‘Meaty’ bakery snacks get a flexitarian makeover

By Gill Hyslop

- Last updated on GMT

Meat alternatives must meet the highest sensory standards, especially when it comes to the flexitarian target group. Pic: GoodMills Innovation
Meat alternatives must meet the highest sensory standards, especially when it comes to the flexitarian target group. Pic: GoodMills Innovation

Related tags GoodMills Innovation vegan plant-based Wheat protein Cereal Bakery Snacks better-for-you vegetarian Meat alternatives

With vegan, vegetarian and flexitarian (occasionally ditching meat) lifestyles becoming part of everyday life, GoodMills Innovation has launched a wheat protein-based vegan-snack-mix that will add a meaty boost to bakery and snack fillings.

The Hamburg, Germany-based specialist develops clean label ingredients based on cereals and pulses for versatile applications in the baking and snacks sectors.

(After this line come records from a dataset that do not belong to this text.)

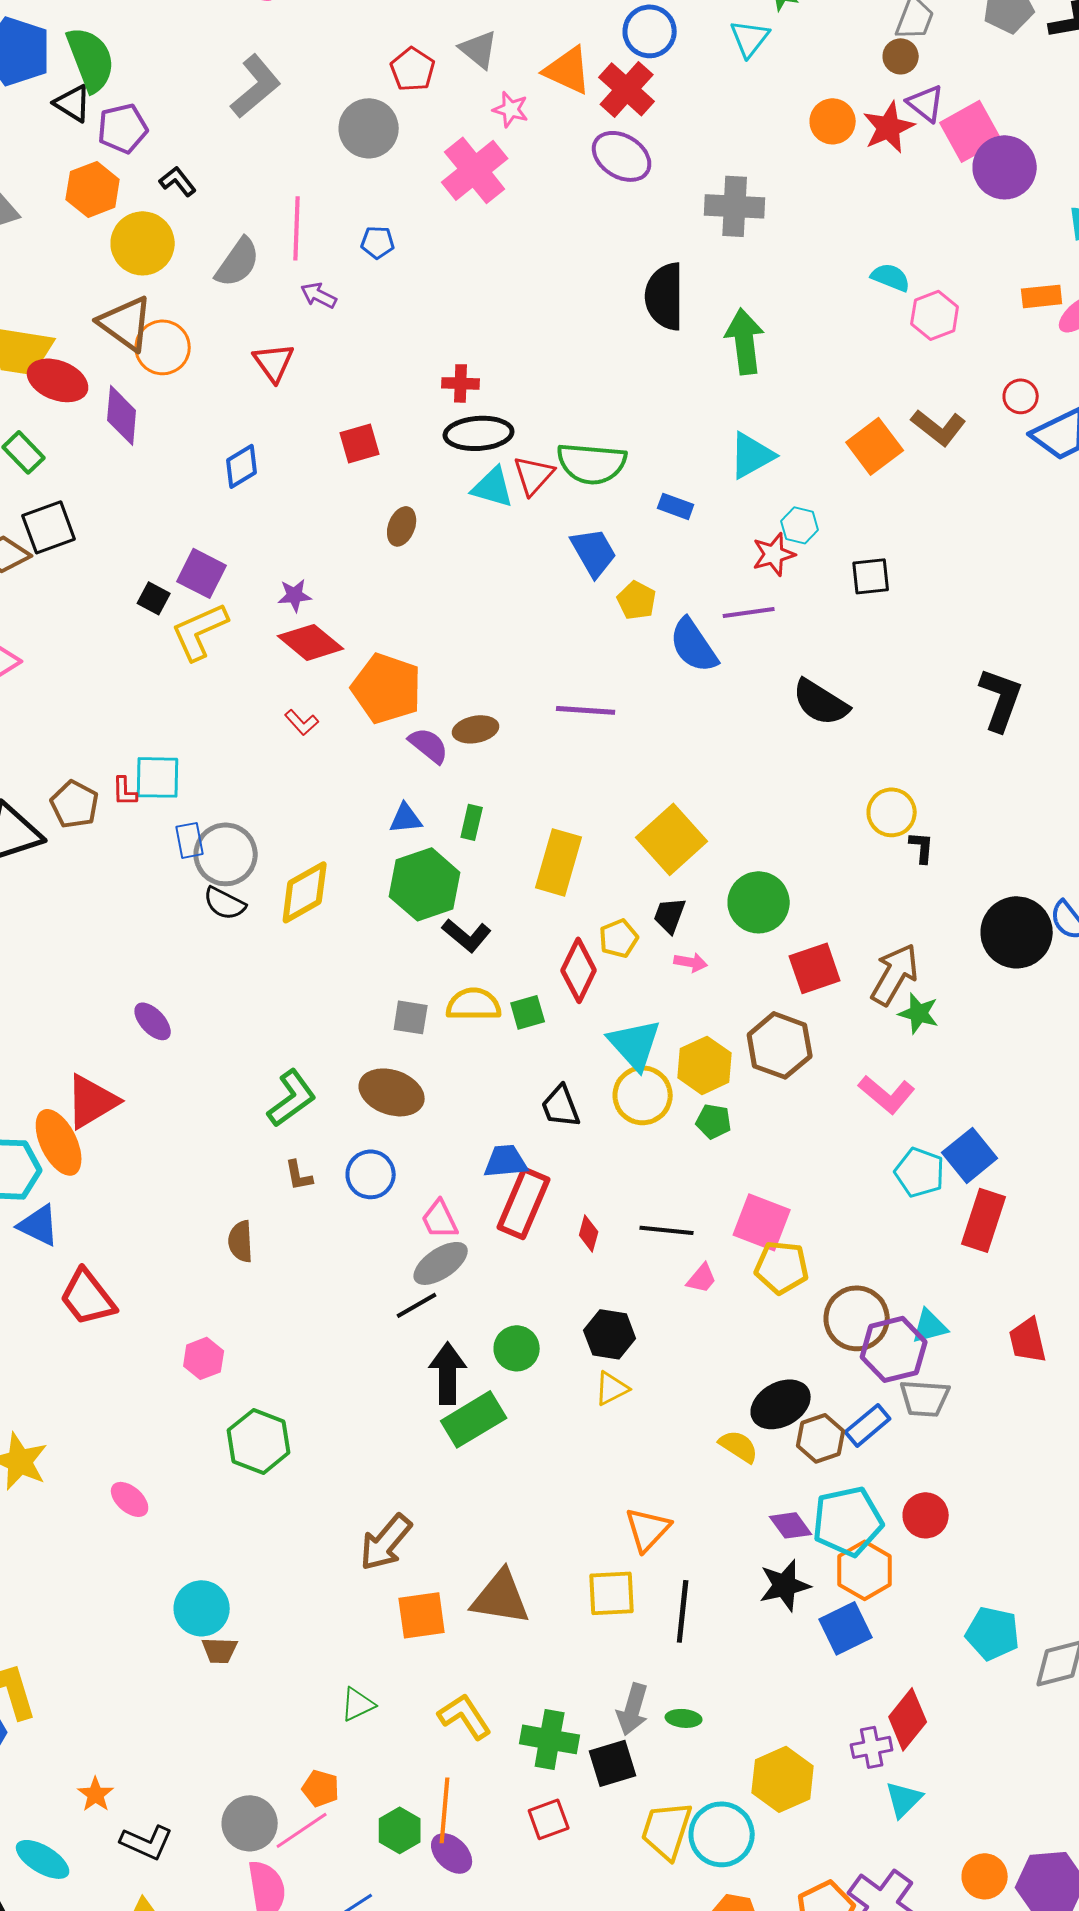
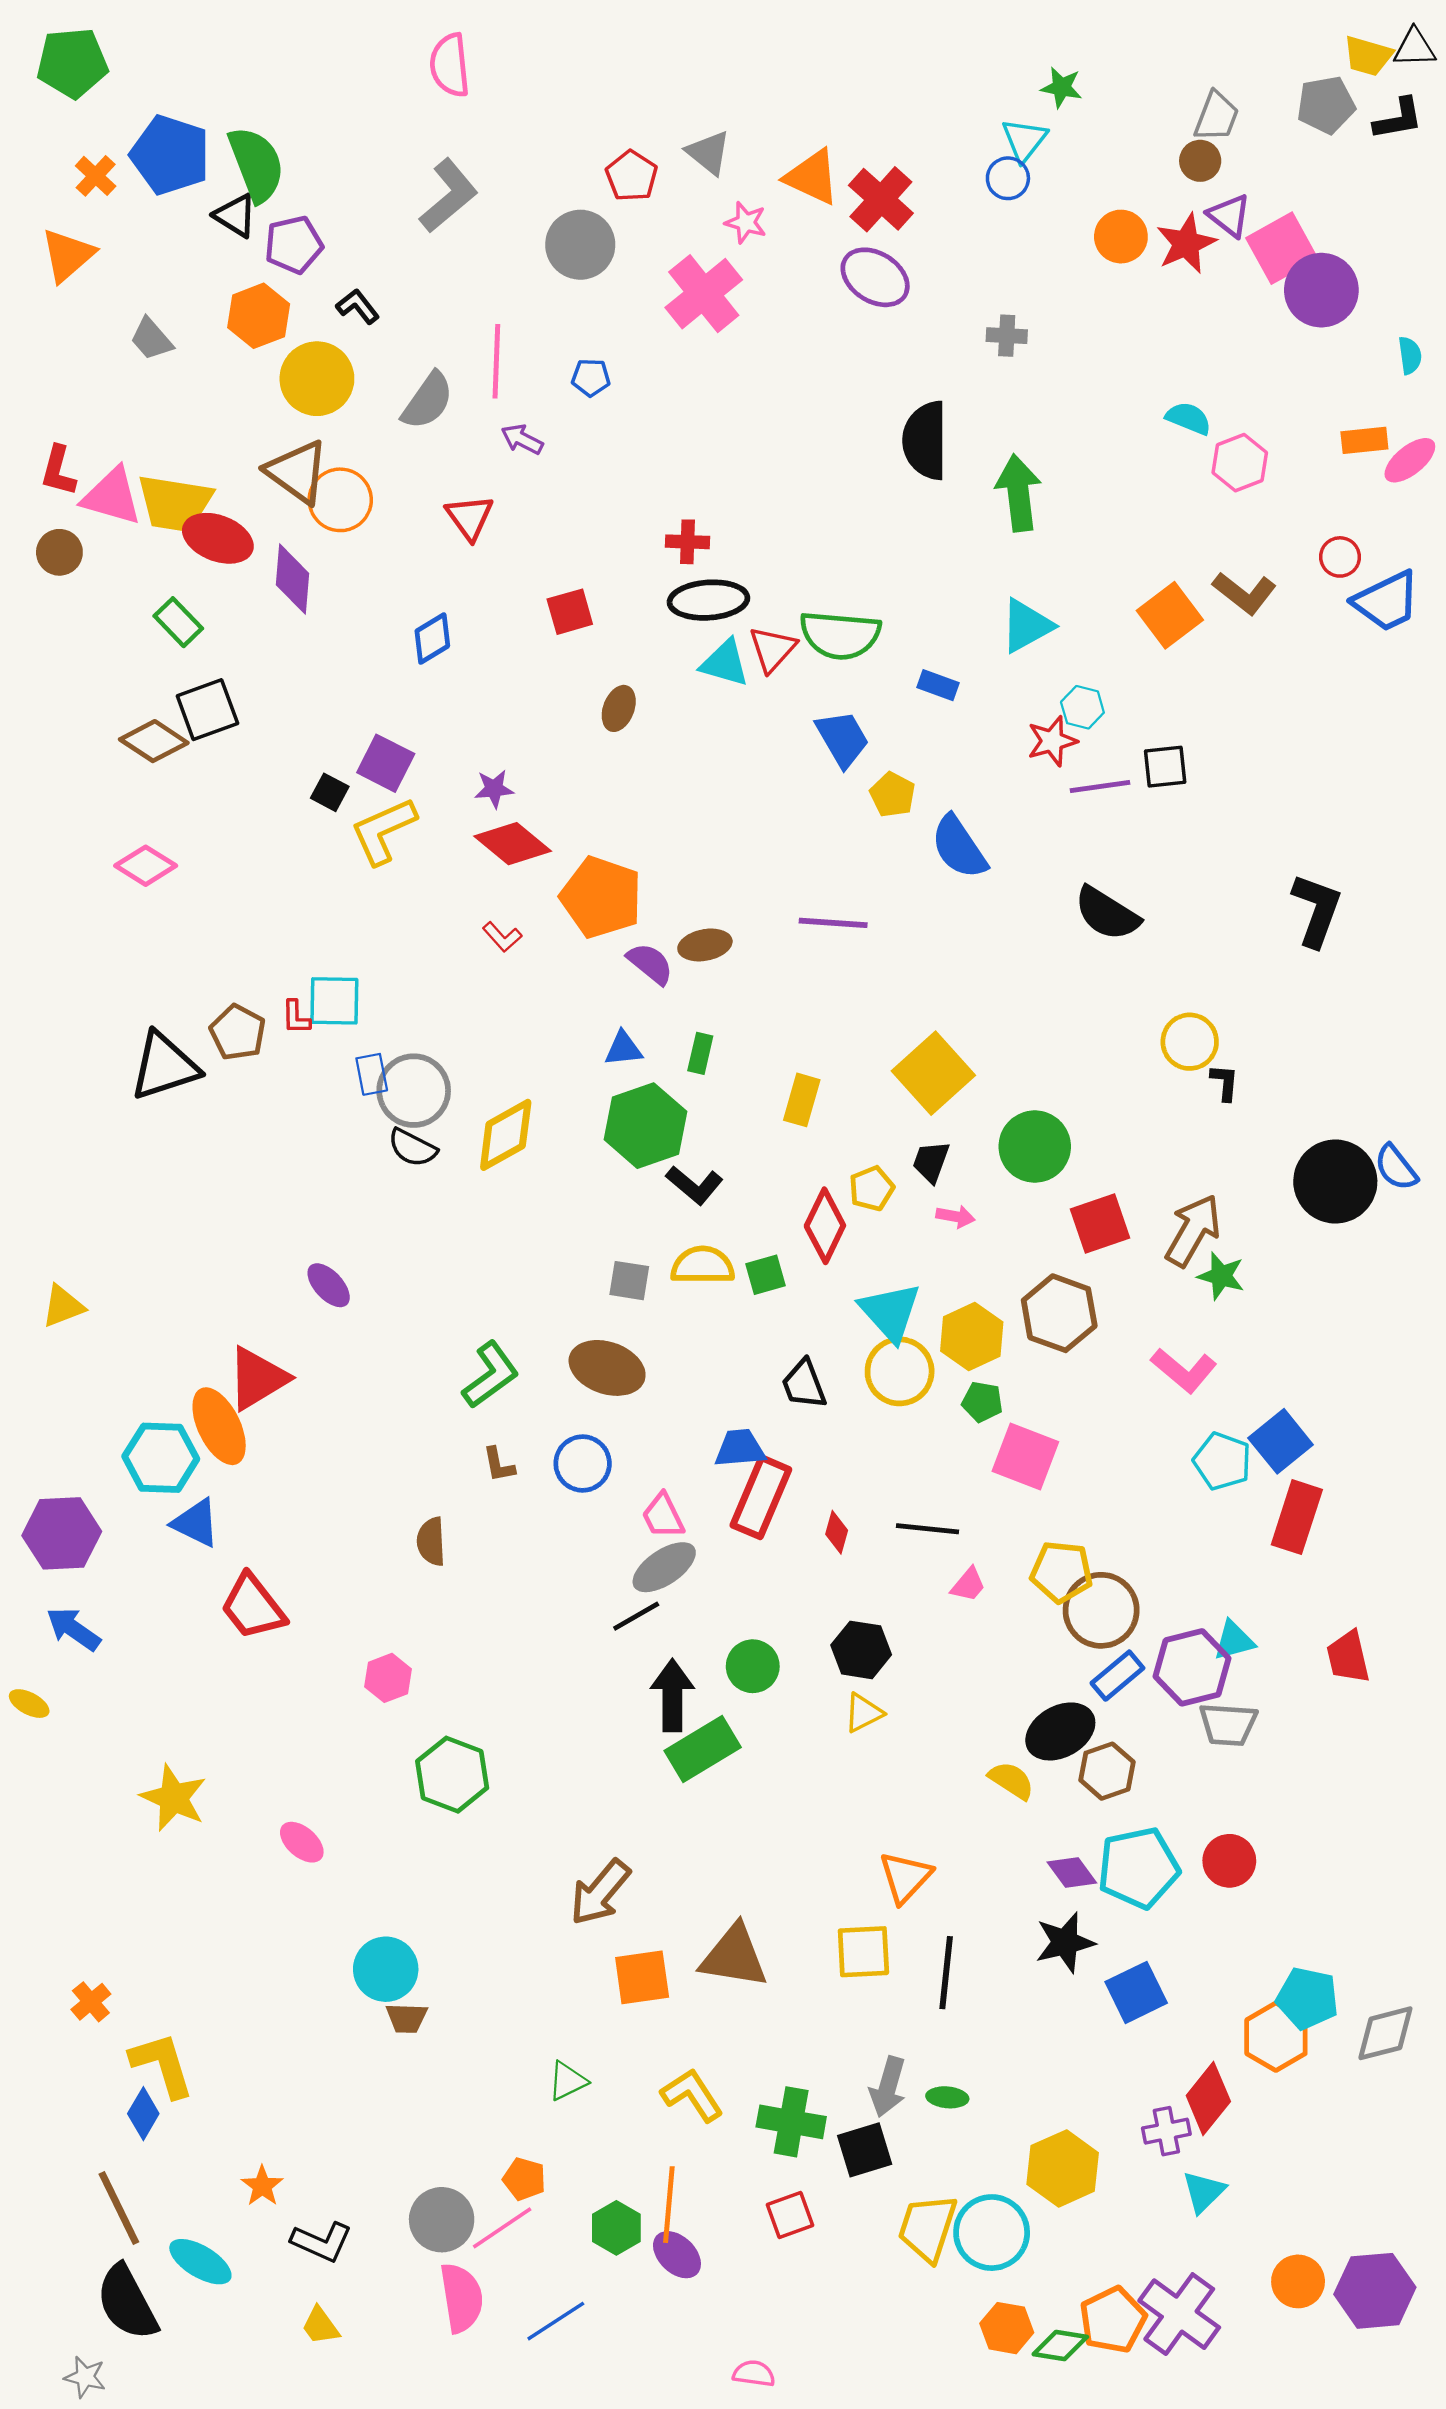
blue circle: (650, 31) -> (1008, 178), moved, size x0.7
gray cross: (735, 206) -> (1007, 336), size x0.6
purple line: (749, 612) -> (1100, 787), moved
yellow rectangle: (559, 862) -> (802, 1100), size x0.7
pink square: (762, 1222) -> (1025, 1456), moved
brown circle: (857, 1318) -> (1101, 1610), moved
blue rectangle: (868, 1425) -> (1117, 1676), moved
orange hexagon: (865, 1570) -> (1276, 2037), moved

The aim is always to combine maximum enjoyment with one or more additional benefits: consumer health (selected dietary fibres and an improved Nutri-Score), a future-proof planet (meat substitutes) or more economical production (by actively exploiting potential savings).

Its new vegan-snack-mix offers bakers and other foodservice providers in the snack segment the opportunity to reach new target groups – while also meeting the increasingly complex nutritional demands by all consumers.

The mix does not contain artificial colours or soy, and is characterised by a juicy bite and authentic meat flavour. It has been specially adapted for production in savoury bakery and snack applications, such as vegan or vegetarian burgers, meatball sandwiches, meat pies and sausage rolls, among other ideas.

Processing is extremely simple: the mix is simply combined with water and oil before shaping. The subsequent processing is similar to that of a meat mass that is freezer-stable in both the raw and baked state, and can be prepared in a pan or deep fryer, in the oven or on the grill.

No limits

Producers can also add their own twist with the addition of spices or fresh ingredients or follow the recipes developed by GoodMills Innovation.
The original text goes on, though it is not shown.